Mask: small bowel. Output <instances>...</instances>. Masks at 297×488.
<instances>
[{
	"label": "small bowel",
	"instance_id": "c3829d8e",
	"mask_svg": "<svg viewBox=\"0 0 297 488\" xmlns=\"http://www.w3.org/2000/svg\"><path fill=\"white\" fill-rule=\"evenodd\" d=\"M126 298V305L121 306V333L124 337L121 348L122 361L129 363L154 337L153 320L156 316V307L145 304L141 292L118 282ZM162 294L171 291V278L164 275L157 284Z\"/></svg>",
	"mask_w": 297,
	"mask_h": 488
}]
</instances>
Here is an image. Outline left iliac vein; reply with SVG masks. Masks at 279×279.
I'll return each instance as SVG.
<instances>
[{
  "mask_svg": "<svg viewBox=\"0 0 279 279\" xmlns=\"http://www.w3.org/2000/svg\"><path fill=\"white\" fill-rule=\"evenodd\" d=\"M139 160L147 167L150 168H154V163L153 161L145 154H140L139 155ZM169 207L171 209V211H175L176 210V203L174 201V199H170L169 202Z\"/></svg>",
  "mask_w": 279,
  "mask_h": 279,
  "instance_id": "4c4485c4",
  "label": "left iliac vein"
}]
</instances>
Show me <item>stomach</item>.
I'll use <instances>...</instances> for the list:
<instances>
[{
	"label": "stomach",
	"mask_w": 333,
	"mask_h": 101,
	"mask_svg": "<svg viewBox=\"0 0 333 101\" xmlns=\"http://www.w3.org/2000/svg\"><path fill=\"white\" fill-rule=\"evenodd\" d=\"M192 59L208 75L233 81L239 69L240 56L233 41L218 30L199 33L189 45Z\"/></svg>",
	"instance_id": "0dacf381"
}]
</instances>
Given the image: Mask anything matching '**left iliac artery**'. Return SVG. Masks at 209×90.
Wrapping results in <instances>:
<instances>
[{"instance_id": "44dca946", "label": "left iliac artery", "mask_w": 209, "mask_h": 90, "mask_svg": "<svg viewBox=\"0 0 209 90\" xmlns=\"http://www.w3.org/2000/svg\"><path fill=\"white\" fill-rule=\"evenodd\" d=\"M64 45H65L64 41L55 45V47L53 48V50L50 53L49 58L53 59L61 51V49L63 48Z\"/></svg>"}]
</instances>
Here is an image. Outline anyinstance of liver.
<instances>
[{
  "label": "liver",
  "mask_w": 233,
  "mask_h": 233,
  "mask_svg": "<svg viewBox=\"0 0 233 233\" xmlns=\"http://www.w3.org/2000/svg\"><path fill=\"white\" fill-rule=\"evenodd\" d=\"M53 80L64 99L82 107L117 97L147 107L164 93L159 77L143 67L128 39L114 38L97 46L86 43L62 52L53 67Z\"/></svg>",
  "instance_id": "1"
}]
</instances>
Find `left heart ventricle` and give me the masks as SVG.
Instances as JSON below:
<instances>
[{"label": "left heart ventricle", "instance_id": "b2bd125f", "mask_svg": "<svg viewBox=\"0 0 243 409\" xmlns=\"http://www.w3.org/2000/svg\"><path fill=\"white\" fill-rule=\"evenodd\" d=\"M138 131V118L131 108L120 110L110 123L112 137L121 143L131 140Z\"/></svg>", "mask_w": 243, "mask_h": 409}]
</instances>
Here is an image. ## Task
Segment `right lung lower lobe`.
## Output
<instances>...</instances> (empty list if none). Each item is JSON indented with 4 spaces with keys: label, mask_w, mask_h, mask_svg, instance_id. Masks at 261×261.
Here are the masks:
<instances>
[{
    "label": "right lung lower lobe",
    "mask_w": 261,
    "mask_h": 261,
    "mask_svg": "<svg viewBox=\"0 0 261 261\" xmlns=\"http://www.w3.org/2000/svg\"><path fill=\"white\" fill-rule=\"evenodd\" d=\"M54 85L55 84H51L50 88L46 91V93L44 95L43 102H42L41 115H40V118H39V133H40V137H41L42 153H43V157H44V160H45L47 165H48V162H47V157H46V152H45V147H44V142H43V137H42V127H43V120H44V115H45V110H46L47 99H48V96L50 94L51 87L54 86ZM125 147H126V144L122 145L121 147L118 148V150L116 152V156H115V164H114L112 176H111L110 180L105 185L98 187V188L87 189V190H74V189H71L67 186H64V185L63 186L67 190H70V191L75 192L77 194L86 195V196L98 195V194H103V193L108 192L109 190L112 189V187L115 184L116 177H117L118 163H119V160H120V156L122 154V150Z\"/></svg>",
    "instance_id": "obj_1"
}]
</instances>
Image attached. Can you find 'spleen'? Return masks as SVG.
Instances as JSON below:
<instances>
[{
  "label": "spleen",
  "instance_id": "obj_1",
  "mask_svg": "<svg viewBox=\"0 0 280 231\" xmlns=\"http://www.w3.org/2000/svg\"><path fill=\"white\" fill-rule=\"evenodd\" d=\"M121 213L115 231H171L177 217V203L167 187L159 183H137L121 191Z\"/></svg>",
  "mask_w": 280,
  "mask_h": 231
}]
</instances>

········

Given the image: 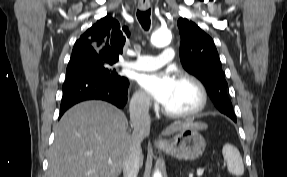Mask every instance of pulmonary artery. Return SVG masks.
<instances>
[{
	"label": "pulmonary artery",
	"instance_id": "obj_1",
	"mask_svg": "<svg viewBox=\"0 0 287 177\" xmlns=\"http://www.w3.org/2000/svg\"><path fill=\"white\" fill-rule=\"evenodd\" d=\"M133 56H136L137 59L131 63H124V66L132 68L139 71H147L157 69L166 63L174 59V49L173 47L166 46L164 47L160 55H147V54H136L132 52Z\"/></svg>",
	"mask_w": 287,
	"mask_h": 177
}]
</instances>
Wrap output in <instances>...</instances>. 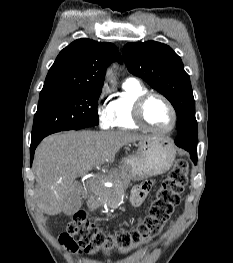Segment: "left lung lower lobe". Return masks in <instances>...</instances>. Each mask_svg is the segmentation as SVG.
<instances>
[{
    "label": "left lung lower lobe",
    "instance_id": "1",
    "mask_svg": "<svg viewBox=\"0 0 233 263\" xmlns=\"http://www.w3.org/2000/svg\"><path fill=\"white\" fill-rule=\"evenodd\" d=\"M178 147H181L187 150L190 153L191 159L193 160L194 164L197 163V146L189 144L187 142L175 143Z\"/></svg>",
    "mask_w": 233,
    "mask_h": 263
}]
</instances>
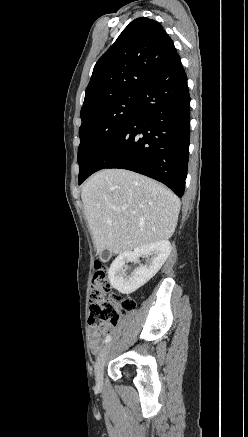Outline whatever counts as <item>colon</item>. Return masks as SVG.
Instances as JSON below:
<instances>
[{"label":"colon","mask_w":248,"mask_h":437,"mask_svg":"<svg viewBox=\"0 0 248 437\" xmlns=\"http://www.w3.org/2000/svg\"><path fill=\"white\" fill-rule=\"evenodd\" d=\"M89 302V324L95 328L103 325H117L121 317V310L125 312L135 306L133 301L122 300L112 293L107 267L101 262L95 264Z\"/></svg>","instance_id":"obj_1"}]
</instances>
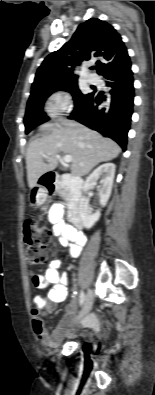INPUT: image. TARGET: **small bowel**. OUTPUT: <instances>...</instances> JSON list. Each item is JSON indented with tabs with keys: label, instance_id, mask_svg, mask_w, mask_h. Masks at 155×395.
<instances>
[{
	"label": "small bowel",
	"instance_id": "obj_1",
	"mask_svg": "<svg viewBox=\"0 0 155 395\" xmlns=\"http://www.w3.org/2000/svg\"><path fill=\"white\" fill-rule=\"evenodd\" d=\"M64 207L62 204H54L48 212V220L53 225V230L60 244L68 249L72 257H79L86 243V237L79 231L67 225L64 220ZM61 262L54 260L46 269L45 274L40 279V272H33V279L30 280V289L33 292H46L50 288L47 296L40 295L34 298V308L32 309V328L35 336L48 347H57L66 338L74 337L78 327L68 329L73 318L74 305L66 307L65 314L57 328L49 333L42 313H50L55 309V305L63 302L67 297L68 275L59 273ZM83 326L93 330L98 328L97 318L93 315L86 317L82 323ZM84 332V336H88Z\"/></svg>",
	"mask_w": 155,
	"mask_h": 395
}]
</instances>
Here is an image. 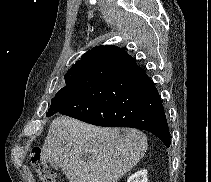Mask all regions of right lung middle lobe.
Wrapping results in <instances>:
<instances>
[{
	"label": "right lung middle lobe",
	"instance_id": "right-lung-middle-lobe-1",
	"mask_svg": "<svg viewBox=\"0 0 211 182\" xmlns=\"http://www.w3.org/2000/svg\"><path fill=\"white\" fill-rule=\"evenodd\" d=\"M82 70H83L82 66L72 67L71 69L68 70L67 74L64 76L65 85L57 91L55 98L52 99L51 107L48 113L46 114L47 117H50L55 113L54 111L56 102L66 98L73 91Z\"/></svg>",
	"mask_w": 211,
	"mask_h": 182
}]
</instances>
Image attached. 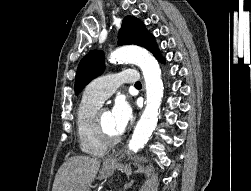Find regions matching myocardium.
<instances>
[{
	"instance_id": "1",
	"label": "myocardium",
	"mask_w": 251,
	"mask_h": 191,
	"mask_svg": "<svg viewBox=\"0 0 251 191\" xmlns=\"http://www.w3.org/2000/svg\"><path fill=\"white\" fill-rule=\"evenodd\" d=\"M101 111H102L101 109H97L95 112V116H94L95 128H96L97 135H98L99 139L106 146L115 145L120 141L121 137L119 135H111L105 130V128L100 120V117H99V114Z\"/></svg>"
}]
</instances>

········

Task to complete: In the entries above, find the line with "Given the image: Mask anything" and the line with "Here is an image. ## Task", then restate word for word both of them and every line between, with nothing more.

Exercise response:
Given the image: Mask anything matching '**left iliac artery**'. Return SVG. Masks at 209×90.
Wrapping results in <instances>:
<instances>
[{"instance_id": "44dca946", "label": "left iliac artery", "mask_w": 209, "mask_h": 90, "mask_svg": "<svg viewBox=\"0 0 209 90\" xmlns=\"http://www.w3.org/2000/svg\"><path fill=\"white\" fill-rule=\"evenodd\" d=\"M64 45H65L64 41L55 45V47L53 48V50L50 53L49 58L53 59L61 51V49L63 48Z\"/></svg>"}]
</instances>
Here is an image. Outline anyinstance of liver.
<instances>
[{
  "label": "liver",
  "mask_w": 233,
  "mask_h": 233,
  "mask_svg": "<svg viewBox=\"0 0 233 233\" xmlns=\"http://www.w3.org/2000/svg\"><path fill=\"white\" fill-rule=\"evenodd\" d=\"M53 80L64 99L82 107L117 97L147 107L164 93L159 77L143 67L128 39L114 38L97 46L86 43L62 52L53 67Z\"/></svg>",
  "instance_id": "1"
}]
</instances>
Find `left heart ventricle` and give me the masks as SVG.
Instances as JSON below:
<instances>
[{"label": "left heart ventricle", "instance_id": "b2bd125f", "mask_svg": "<svg viewBox=\"0 0 243 409\" xmlns=\"http://www.w3.org/2000/svg\"><path fill=\"white\" fill-rule=\"evenodd\" d=\"M138 131V118L131 108L120 110L110 123L112 137L121 143L131 140Z\"/></svg>", "mask_w": 243, "mask_h": 409}]
</instances>
Here is an image. ## Task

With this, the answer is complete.